The statement $p\to q$ is false in the case $p$ true, $q$ false, and is true otherwise. In the case you have given, $p$ is the statement "$n$ is a perfect square with final digit $7$". This is always false. And $q$ is the statement "$n$ is prime". Depending on $n$ this could be true or false, but in either case the combined statement is true.

Why is my first sentence the case? There are a few things worth considering here.

1. The statement is the definition of implication. It's just a statement of how we intend to use the symbol. Therefore there is no question of proving it; it cannot be right or wrong; it can only be sensible or stupid. In my following points I will try to convince you that it is sensible.
2. Consider the following scenario: you go to the doctor, who tells you, "if you take this medicine then you will get better". Under what circumstances could you reasonably say that this diagnosis was false? Only if you took the medicine and didn't get better.
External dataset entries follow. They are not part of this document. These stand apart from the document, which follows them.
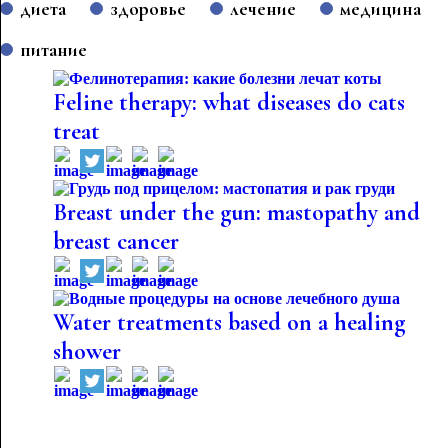
диета
здоровье
лечение
медицина
питание
Feline therapy: what diseases do cats
treat
Breast under the gun: mastopathy and
breast cancer
Water treatments based on a healing
shower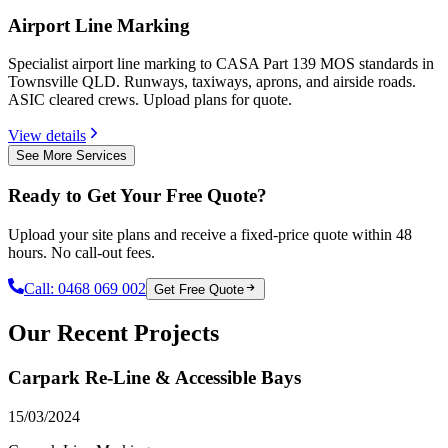
Airport Line Marking
Specialist airport line marking to CASA Part 139 MOS standards in
Townsville QLD. Runways, taxiways, aprons, and airside roads.
ASIC cleared crews. Upload plans for quote.
View details
See More Services
Ready to Get Your Free Quote?
Upload your site plans and receive a fixed-price quote within 48
hours. No call-out fees.
Call:
0468 069 002
Get Free Quote
Our Recent Projects
Carpark Re-Line & Accessible Bays
15/03/2024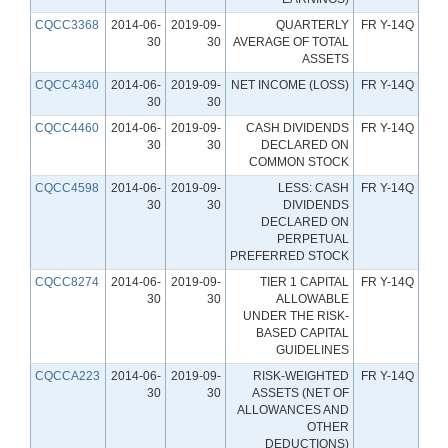
CQCC3368
2014-06-
2019-09-
QUARTERLY
FR Y-14Q
30
30
AVERAGE OF TOTAL
ASSETS
CQCC4340
2014-06-
2019-09-
NET INCOME (LOSS)
FR Y-14Q
30
30
CQCC4460
2014-06-
2019-09-
CASH DIVIDENDS
FR Y-14Q
30
30
DECLARED ON
COMMON STOCK
CQCC4598
2014-06-
2019-09-
LESS: CASH
FR Y-14Q
30
30
DIVIDENDS
DECLARED ON
PERPETUAL
PREFERRED STOCK
CQCC8274
2014-06-
2019-09-
TIER 1 CAPITAL
FR Y-14Q
30
30
ALLOWABLE
UNDER THE RISK-
BASED CAPITAL
GUIDELINES
CQCCA223
2014-06-
2019-09-
RISK-WEIGHTED
FR Y-14Q
30
30
ASSETS (NET OF
ALLOWANCES AND
OTHER
DEDUCTIONS)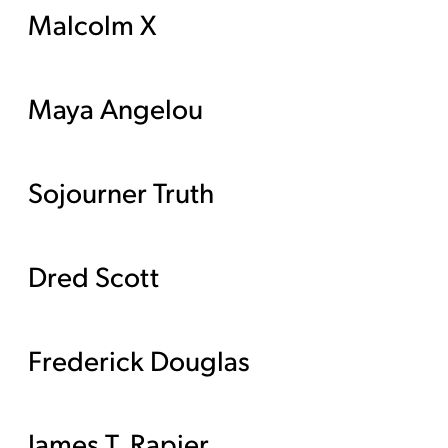
Malcolm X
Maya Angelou
Sojourner Truth
Dred Scott
Frederick Douglas
James T. Rapier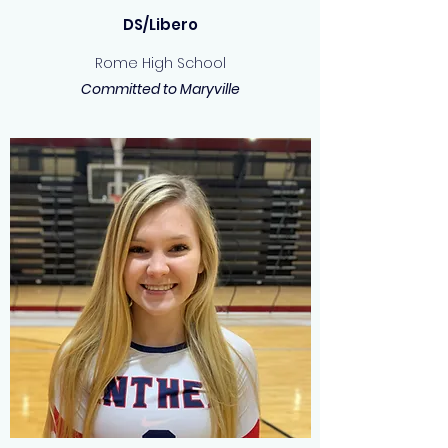
DS/Libero
Rome High School
Committed to Maryville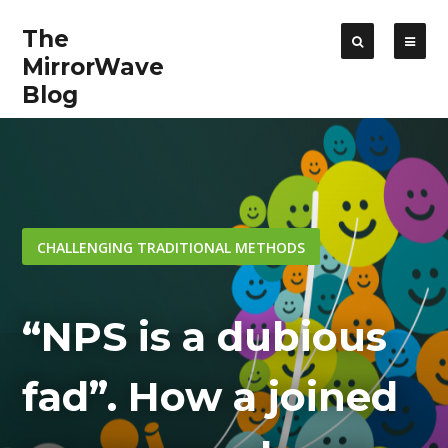
The
MirrorWave
Blog
CHALLENGING TRADITIONAL METHODS
“NPS is a dubious
fad”. How a joined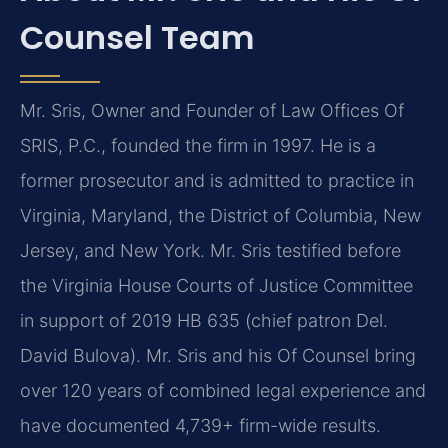
Counsel Team
Mr. Sris, Owner and Founder of Law Offices Of
SRIS, P.C., founded the firm in 1997. He is a
former prosecutor and is admitted to practice in
Virginia, Maryland, the District of Columbia, New
Jersey, and New York. Mr. Sris testified before
the Virginia House Courts of Justice Committee
in support of 2019 HB 635 (chief patron Del.
David Bulova). Mr. Sris and his Of Counsel bring
over 120 years of combined legal experience and
have documented 4,739+ firm-wide results.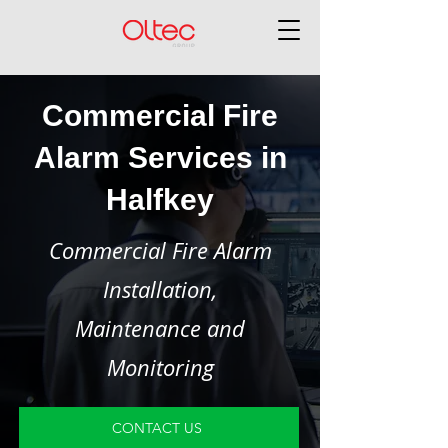
Commercial Fire
Alarm Services in
Halfkey
Commercial Fire Alarm
Installation,
Maintenance and
Monitoring
CONTACT US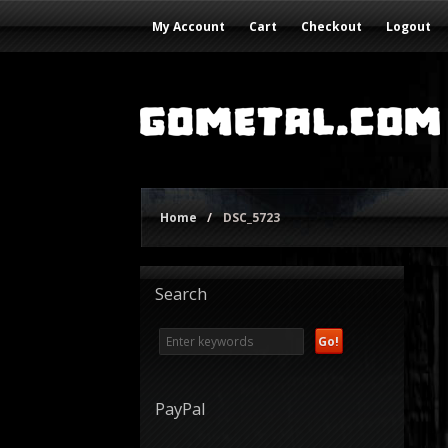
My Account
Cart
Checkout
Logout
Home
/
DSC_5723
Search
PayPal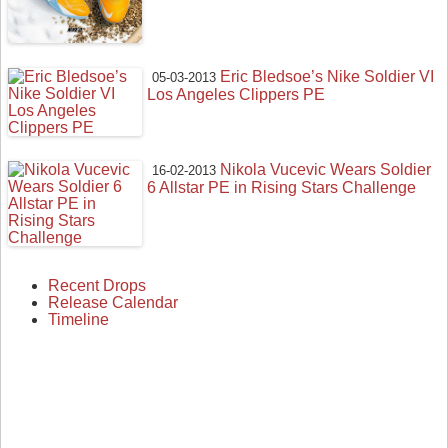
Eric Bledsoe’s Nike Soldier VI
05-03-2013
Los Angeles Clippers PE
Nikola Vucevic Wears Soldier
16-02-2013
6 Allstar PE in Rising Stars Challenge
Recent Drops
Release Calendar
Timeline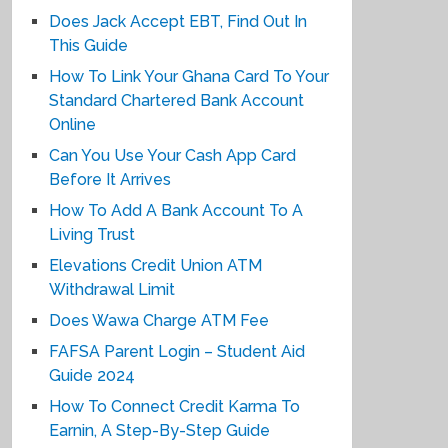
Does Jack Accept EBT, Find Out In
This Guide
How To Link Your Ghana Card To Your
Standard Chartered Bank Account
Online
Can You Use Your Cash App Card
Before It Arrives
How To Add A Bank Account To A
Living Trust
Elevations Credit Union ATM
Withdrawal Limit
Does Wawa Charge ATM Fee
FAFSA Parent Login – Student Aid
Guide 2024
How To Connect Credit Karma To
Earnin, A Step-By-Step Guide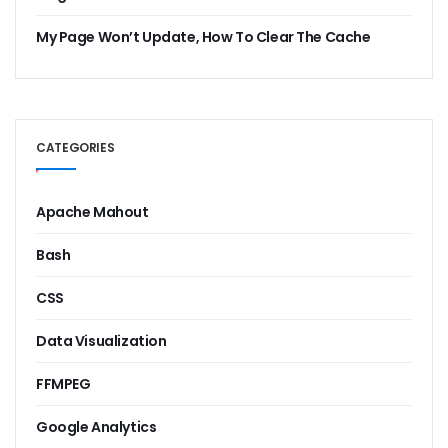
My Page Won’t Update, How To Clear The Cache
CATEGORIES
Apache Mahout
Bash
CSS
Data Visualization
FFMPEG
Google Analytics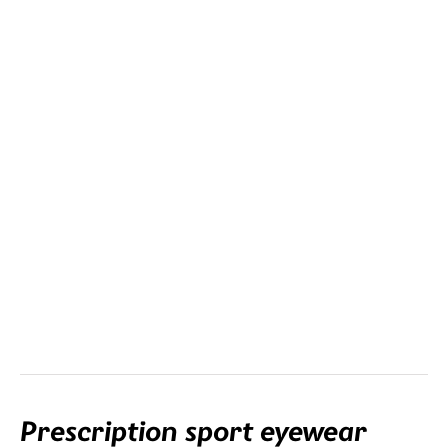
Clip-in
This is the most versatile lens option. The clip-in with your
prescription is mounted in the frame.
Prescription sport eyewear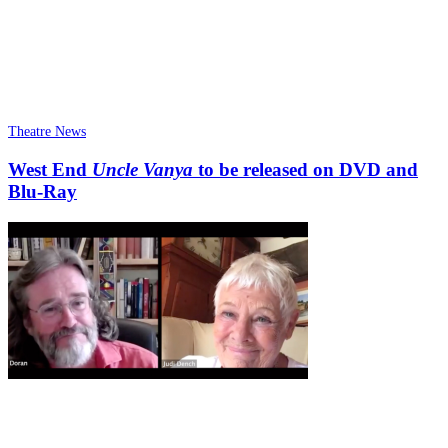
Theatre News
West End
Uncle Vanya
to be released on DVD and
Blu-Ray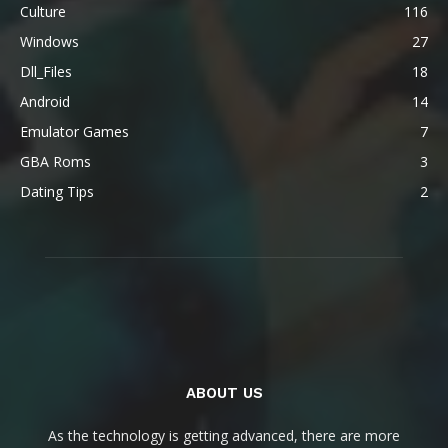
Culture
116
Windows
27
Dll_Files
18
Android
14
Emulator Games
7
GBA Roms
3
Dating Tips
2
ABOUT US
As the technology is getting advanced, there are more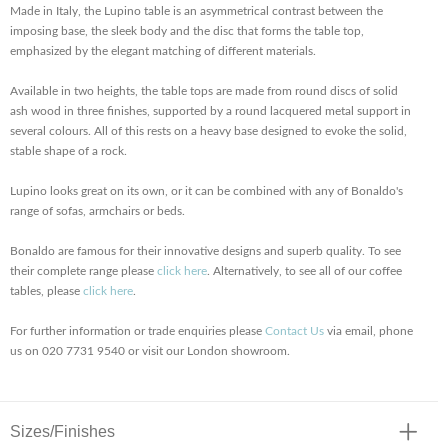
Made in Italy, the Lupino table is an asymmetrical contrast between the
imposing base, the sleek body and the disc that forms the table top,
emphasized by the elegant matching of different materials.
Available in two heights, the table tops are made from round discs of solid
ash wood in three finishes, supported by a round lacquered metal support in
several colours. All of this rests on a heavy base designed to evoke the solid,
stable shape of a rock.
Lupino looks great on its own, or it can be combined with any of Bonaldo's
range of sofas, armchairs or beds.
Bonaldo are famous for their innovative designs and superb quality. To see
their complete range please
click here
. Alternatively, to see all of our coffee
tables, please
click here
.
For further information or trade enquiries please
Contact Us
via email, phone
us on 020 7731 9540 or visit our London showroom.
Sizes/Finishes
So the only way we could say $p\to q$ is false is when $p$ is true and $q$ is false. You might say that if you don't take the medicine then you have not tested the doctor's statement; so if $p$ is false then $p\to q$ should be "meaningless" rather than true; but this is a luxury we don't have. We need every combination $p\to q$, $p\vee q$ and so on to be definitely either true or false in every case, otherwise we never know that simplifying some complicated statement is not going to end up "meaningless".
3. How about the following? - "if $0=1$ then $1=2$". Although $0=1$ is obviously false, and so is $1=2$, you could argue that the "if. . . then. . ." refers to the way in which we obtain the second from the first. Since we have added $1$ to both sides, and this is a correct arithmetic operation, it seems reasonable to say that the statement as a whole is true.
4. The usefulness of a definition is judged by its consequences. Defining $p\to q$ the way we have done leads to conclusions such as: if $p\to q$ and $p$ are both true, then $q$ must be true. This is the way that we intuitively think "if. . . then. . ." should behave, and if it didn't work out then there would be something seriously wrong with our definition.

Hope this is of interest.

Answer 2

Now, any natural number in $N$ can be expressed in one of the following ways $ 10k + 1, 10k +2,....., 10k + 9$ for some $k$ in $N$.

Find out all their squares and this will show you that no number with final digit 7 is TRUE/FALSE. This is your P.

IS the statement Q true/false?

If you consider the negation of Q, what do you get? If it is not a prime then it is composite. If it is composite then it could be a square! IS it a square?